Final answer:
A company may consider asymmetric risk and use strategic planning to mitigate potential catastrophic losses, like investing in cybersecurity, and market forces can incentivize businesses to act in a less discriminatory manner to avoid losing customers, face labor shortages, or undergo legal actions.
Step-by-step explanation:
In a scenario where a company acknowledges asymmetric risk, they may employ strategic decisions or take actions to mitigate potential catastrophes, even if they are of low probability. For example, investing in cybersecurity measures even without a history of significant breaches can save a company from a devasting loss if a breach were to happen. Similarly, a business might work towards reducing discriminatory practices to cater to a more diverse customer base or to access a wider talent pool, which are market forces that drive such strategic decisions.

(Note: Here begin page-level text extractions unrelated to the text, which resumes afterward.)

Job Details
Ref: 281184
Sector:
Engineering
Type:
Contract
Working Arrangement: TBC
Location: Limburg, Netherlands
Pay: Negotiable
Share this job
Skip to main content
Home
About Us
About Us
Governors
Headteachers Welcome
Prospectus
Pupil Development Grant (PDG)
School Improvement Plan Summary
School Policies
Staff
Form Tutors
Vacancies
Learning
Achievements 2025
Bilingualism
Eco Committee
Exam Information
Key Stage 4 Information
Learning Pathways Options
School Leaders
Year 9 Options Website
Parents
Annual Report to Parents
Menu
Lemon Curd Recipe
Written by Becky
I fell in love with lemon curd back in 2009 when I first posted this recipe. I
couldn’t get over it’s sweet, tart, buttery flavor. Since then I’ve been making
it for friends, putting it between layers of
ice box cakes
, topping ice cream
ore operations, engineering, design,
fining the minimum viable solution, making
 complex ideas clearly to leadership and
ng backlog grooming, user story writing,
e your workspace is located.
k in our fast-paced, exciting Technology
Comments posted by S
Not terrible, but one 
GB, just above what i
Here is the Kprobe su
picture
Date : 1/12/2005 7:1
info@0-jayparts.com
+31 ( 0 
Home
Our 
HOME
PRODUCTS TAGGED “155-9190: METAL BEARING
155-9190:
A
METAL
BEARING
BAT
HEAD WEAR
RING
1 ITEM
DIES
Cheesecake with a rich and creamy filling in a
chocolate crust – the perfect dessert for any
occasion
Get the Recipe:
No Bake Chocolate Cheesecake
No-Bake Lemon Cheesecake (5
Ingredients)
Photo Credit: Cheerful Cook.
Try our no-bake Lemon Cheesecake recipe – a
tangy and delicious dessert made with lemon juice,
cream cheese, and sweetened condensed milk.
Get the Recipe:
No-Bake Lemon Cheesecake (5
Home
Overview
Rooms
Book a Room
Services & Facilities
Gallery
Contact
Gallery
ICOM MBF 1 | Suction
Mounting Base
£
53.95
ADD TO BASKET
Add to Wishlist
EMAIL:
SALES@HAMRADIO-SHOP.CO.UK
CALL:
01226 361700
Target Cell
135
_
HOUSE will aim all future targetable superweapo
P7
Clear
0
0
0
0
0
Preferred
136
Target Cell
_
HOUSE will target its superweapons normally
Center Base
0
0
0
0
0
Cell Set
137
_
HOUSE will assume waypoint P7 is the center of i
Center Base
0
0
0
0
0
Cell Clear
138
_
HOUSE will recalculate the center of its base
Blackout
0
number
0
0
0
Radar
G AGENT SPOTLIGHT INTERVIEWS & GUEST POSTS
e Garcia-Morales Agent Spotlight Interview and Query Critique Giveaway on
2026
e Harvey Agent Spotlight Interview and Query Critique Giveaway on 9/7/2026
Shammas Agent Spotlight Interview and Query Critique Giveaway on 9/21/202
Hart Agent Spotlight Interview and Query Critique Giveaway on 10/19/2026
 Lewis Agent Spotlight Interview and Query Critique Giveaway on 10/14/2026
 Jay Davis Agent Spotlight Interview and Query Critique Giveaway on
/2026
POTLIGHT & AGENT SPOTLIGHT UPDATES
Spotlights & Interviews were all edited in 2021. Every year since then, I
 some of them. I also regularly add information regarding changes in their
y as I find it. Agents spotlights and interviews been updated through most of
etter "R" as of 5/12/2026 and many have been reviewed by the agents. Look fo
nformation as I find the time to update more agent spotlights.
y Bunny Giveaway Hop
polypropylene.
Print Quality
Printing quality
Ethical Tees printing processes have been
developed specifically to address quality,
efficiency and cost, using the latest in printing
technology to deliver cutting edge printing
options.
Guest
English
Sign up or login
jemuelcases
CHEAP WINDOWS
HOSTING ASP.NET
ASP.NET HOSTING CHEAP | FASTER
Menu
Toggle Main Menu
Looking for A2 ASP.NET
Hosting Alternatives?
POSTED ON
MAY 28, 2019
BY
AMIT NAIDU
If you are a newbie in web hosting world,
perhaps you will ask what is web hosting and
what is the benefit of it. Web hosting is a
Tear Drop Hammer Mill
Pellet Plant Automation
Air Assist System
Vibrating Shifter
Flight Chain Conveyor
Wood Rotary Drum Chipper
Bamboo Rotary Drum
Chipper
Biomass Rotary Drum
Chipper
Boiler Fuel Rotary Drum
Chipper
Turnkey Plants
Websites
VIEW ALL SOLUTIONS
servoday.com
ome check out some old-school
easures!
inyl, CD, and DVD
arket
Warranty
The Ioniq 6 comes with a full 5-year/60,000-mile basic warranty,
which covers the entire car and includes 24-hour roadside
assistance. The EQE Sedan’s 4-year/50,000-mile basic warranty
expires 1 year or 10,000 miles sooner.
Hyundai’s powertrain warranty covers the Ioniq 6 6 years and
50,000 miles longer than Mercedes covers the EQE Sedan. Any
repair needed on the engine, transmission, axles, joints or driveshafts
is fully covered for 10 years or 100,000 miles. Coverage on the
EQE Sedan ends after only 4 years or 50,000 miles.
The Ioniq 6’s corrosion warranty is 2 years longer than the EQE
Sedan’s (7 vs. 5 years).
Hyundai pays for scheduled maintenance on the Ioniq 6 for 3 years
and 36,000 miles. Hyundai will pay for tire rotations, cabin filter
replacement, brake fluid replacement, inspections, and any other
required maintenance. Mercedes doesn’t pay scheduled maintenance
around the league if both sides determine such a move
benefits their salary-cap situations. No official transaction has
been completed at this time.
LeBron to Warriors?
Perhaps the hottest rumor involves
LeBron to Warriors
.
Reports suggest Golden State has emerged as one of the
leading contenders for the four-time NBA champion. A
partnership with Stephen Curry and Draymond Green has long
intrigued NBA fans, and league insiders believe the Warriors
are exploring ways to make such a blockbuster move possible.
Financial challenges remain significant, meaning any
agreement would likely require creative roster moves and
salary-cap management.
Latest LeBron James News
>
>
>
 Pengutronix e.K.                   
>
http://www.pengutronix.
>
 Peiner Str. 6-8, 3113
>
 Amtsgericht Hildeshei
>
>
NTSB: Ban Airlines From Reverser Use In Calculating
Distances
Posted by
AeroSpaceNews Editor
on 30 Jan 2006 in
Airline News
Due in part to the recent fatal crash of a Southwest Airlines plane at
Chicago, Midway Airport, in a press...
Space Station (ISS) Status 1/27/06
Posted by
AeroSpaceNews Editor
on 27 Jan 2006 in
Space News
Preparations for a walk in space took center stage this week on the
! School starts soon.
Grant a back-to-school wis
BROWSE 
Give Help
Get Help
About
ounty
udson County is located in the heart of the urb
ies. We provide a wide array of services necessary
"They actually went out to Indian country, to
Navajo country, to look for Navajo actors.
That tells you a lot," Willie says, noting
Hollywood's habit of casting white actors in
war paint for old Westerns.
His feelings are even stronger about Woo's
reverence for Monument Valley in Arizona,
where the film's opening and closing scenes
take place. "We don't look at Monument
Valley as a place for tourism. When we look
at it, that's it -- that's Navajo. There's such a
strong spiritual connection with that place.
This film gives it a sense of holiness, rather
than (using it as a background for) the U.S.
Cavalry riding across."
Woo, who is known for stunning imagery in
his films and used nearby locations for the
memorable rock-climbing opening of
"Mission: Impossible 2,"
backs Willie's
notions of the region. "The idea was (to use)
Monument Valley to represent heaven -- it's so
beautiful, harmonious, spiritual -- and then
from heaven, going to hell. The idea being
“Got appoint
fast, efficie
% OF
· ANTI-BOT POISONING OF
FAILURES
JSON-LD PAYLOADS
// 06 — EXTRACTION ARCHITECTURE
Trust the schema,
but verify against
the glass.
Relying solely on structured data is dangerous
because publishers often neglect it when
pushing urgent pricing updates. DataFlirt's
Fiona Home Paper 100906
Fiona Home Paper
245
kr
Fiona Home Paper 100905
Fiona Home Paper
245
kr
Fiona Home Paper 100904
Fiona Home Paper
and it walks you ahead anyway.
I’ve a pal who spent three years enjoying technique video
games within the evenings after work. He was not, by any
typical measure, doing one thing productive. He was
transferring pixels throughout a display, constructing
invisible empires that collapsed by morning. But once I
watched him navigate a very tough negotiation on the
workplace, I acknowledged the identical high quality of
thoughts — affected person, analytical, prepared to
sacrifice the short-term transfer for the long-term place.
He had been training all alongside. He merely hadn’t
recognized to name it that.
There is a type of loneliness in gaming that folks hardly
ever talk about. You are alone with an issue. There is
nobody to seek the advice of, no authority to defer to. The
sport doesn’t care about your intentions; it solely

Consider three cases of potential discrimination in businesses: a local flower delivery business run by a bigoted owner realizing that many customers are black, an assembly line needing to expand its hiring beyond traditionally employed men to find qualified workers, and a home health care services firm that wants to pay lower wages to Hispanic workers. In these cases, the flower business may lose customers if discrimination affects service quality, the assembly line may face labor shortages if it doesn't hire the best employees regardless of gender, and the home health care service risks legal action and a tarnished reputation, along with inefficiency, if it underpays certain employees, which are all incentives to reduce discriminatory practices.